A presença dessa manifestação cultural afro-brasileira na escola pode colaborar para a efetivação da Lei nº 10.639/03 [2], aproximando os alunos e alunas da história e cultura afro-brasileira. Como é cantado na Roda de Capoeira, Patrimônio Cultural do Brasil e da Humanidade, à liberdade se faz “...com a verdade da favela, não com a mentira da escola…” [3], que foi contada por anos nas salas de aula, destacando os “heróis” brancos e silenciando os guerreiros e guerreiras negras, tal como “...Zumbi, nosso Rei Negro…” [4]. 

 

Apesar de haver aproximação entre a Capoeira e a Educação, ainda não há uma vinculação legal que assegure, explicitamente, a sua presença na escola. Ao contrário, Salvador, onde segundo o Observatório da Economia Criativa apenas 11% dos grupos de Capoeira possuem sede própria [5], a possibilidade de fomentar a presença da Capoeira na escola foi vetada e, paradoxalmente, foi dado apoio a um projeto para a criação de uma arena da Capoeira. 

 

Distanciar a Capoeira da concepção das Rodas de Capoeira e aproximá-la do ideário de arenas, como na Idade Antiga, quando existiam arenas de gladiadores, revela uma noção eurocêntrica que não dialoga com a visão de mundo circular dos povos africanos no Brasil.

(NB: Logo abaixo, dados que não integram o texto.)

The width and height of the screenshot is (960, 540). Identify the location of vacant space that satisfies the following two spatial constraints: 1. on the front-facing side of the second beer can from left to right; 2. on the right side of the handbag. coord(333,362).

A Capoeira, como expressão da democracia, afirma-se propriamente nas dimensões educativa e artística e não de competição esportiva, aproximada da concepção embranquecida e higienista. O aspecto esportivo indicado no Estatuto da Igualdade Racial [6] não pode ser base para o seu aprisionamento nas mãos de cartolas, agentes ou quaisquer outros congêneres, que venham a controlar e explorar a Capoeira no show business da sociedade das competições. 

 

Muito se discute como o profissional da Capoeira pode adentrar à escola. Há meios possíveis como um Mestre da Cultura/Tesouro Vivo/Patrimônio Vivo [7], por exemplo, por meio de política intersetorial, na qual cultura e educação estão em diálogo. Além disso, há profissionais com licenciaturas, em diversas áreas, que poderiam atuar nas escolas, por meio do conteúdo curricular obrigatório. Há perfis diversos que estão habilitados a promover o fluxo dos saberes atinentes à Capoeira nas escolas. Para além de reconhecimentos estatais, formalizados e burocratizados, há o reconhecimento da comunidade, com mestres e mestras de notório conhecimento. 

 

Na França, há Mestres de Capoeira de Fortaleza-CE, como Juruna, Cibriba, Zangado e Pitomba, que vivem no país ministrando aulas em seus próprios espaços ou em escolas formais. Em escolas particulares, aulas são oferecidas para turmas diferentes a cada bimestre, integradas às atividades obrigatórias. O Mestre Tonho Matéria, de Salvador-BA, que também é destacado cantor da Axé Music, e o capoeirista Ailton Carmo, Mestre Besouro de Lençóis-BA, ator protagonista no filme longa metragem Besouro, têm experiências internacionais de inclusão e valorização da Capoeira. Puma Camillê, de São Paulo, já levou sua performance que alia o Vogue e Capoeira, como uma estratégia de formação e luta LGBT+, para vários países. Mestre João Grande, um Griot baiano foi reconhecido por universidades norte-americanas. Esses são apenas alguns exemplos de capoeiristas de todo o Brasil que transitam por vários continentes. Nas palavras do Mestre Juruna, que vive em Marselha há 30 anos, é “...o capoeirista integrando o mundo por meio da cultura afro-brasileira” [8]. 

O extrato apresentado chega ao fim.